Réunissant la chambre départementale d’agriculture, les syndicats agricoles (FDSEA, Jeunes agriculteurs, Confédération paysanne, Coordination rurale), les représentants du secteur agroalimentaire (ABEA,UGPVB) et les services de l’État (DDTM, DDCSPP, police et gendarmerie), l’observatoire départemental de l’agribashing permettra, à travers des échanges permanents, de dresser un état des lieux exhaustif des problématiques de sécurité rencontrée. Mais aussi de coordonner des actions de prévention et d’information et d'élaborer des solutions communes. Afin de mieux objectiver le phénomène et de développer des actions adaptées, l’observatoire s’appuiera notamment sur une base de données, collectées de façon anonyme et sécurisée via les organisations partenaires des agriculteurs et les entreprises agroalimentaires. Les faits qui relèveraient du pénal et n’auraient pas été signalés aux forces de l’ordre seront transmis à la cellule nationale Demeter, créée au sein de la direction générale de la gendarmerie.

Le débat critique est admissible dans une démocratie.

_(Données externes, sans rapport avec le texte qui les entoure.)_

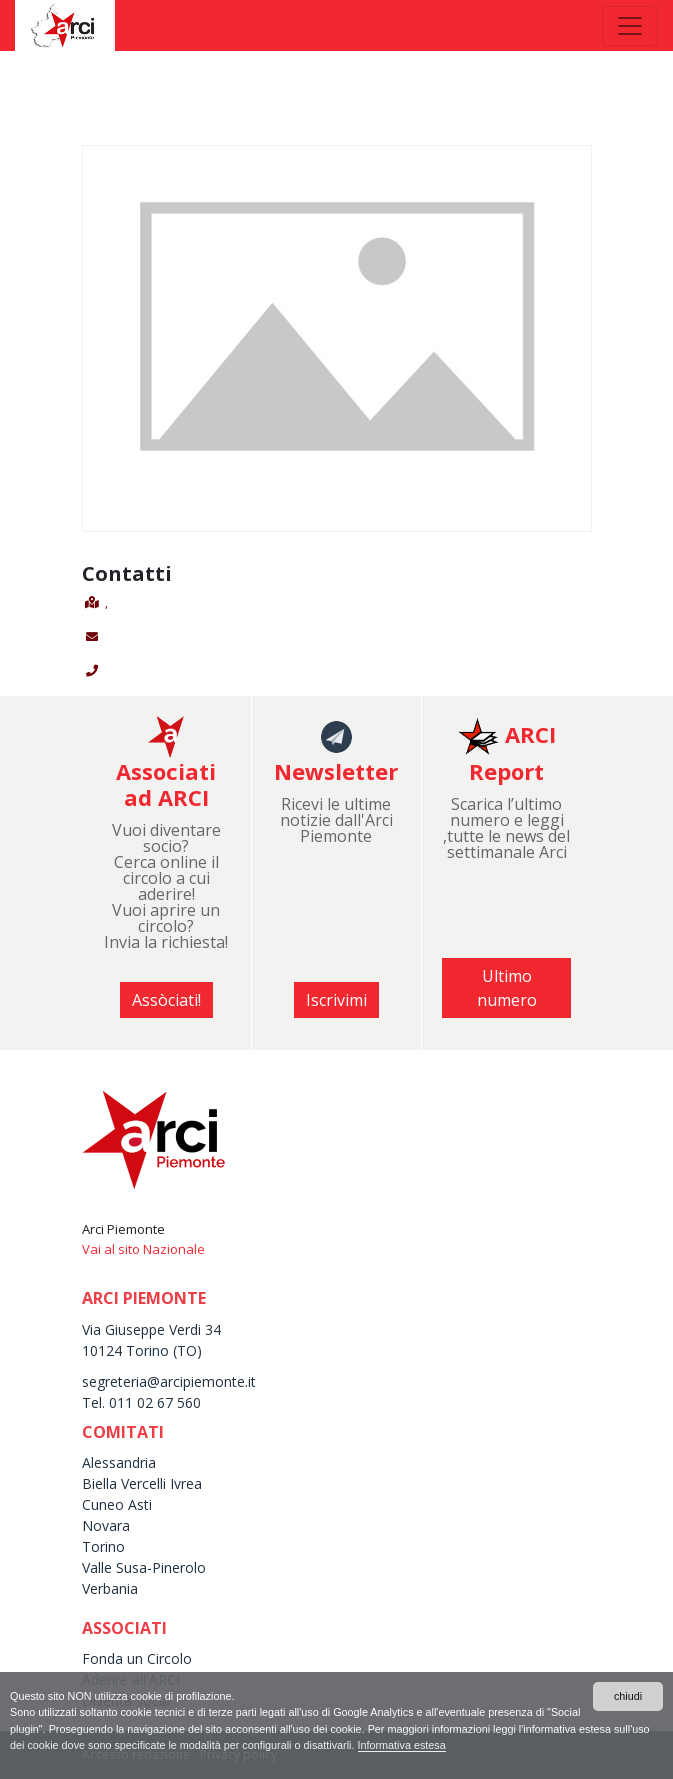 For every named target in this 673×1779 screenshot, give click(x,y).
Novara (106, 1525)
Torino (103, 1546)
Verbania (110, 1588)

Ce qui ne l'est pas, c'est la violence.

Dans un communiqué, La fédération Bretagne Nature Environnement (FBNE) et l’ensemble de ses associations membres, dont VivArmor Nature, dénoncent "la collusion et le manque d’objectivité à l’origine d’un tel projet, qui s’inscrit dans la droite ligne de la cellule Demeter, dont la dissolution a été demandée par 27 associations en février dernier". Elle déplore notamment de ne pas être représentée au sein de cet observatoire. "Force est de constater que le monde associatif est, bien malgré lui, prié de ne pas rejoindre la table des discussions et que l’expertise de nos associations sur la question agricole ne pourra certainement pas y être entendue. Nous remettons donc en cause l’impartialité et l’objectivité des débats et des solutions pouvant être discutées et apportées par cet observatoire", peut-on notamment lire dans le communiqué. "Il ne faut pas tout mélanger", répond la préfète. "Quels que soient les débats légitimes qui animent la société aujourd'hui, les agriculteurs méritent le respect et la gratitude. Il y a d'autres institutions ou les associations peuvent porter le débat, là c'est un outil technique".